Um exemplo claro hoje, além de Star Wars (verdadeira ode ao maniqueísmo), seria “The Independence Day”, um filme com uma agressividade simbólica e ideológica como poucos, chegando a sugerir um presidente norte-americano como líder de um esquadrão de aviões que combate alienígenas que almejam nossa destruição como raça.

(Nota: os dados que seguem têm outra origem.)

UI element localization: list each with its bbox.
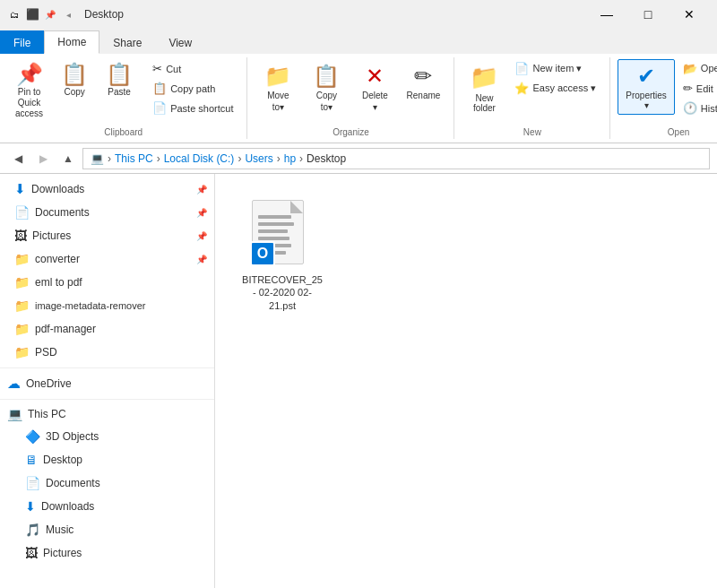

No filme, mais uma vez os EUA se valem da indústria cultural para a construção da autoridade. E são necessárias novas leituras para develar que não só dentro do capitalismo a cultura (do conformismo) funciona como fachada para estratagemas politicas de poder autoritário, estimulando sentimentos como a xenofobia e o nacionalismo, ferramentais de controle desde a instituição do Estado Nação.

O cinema como produção mítica

Na mitologia grega, percebe-se uma naturalização das hierarquias e das tradições. Os gregos não estiveram isentos de utilizar a religião como instrumento político: todo herói pertence de algum modo à nobreza, e em todos os casos a desobediência aos deuses repercute numa desgraça iminente.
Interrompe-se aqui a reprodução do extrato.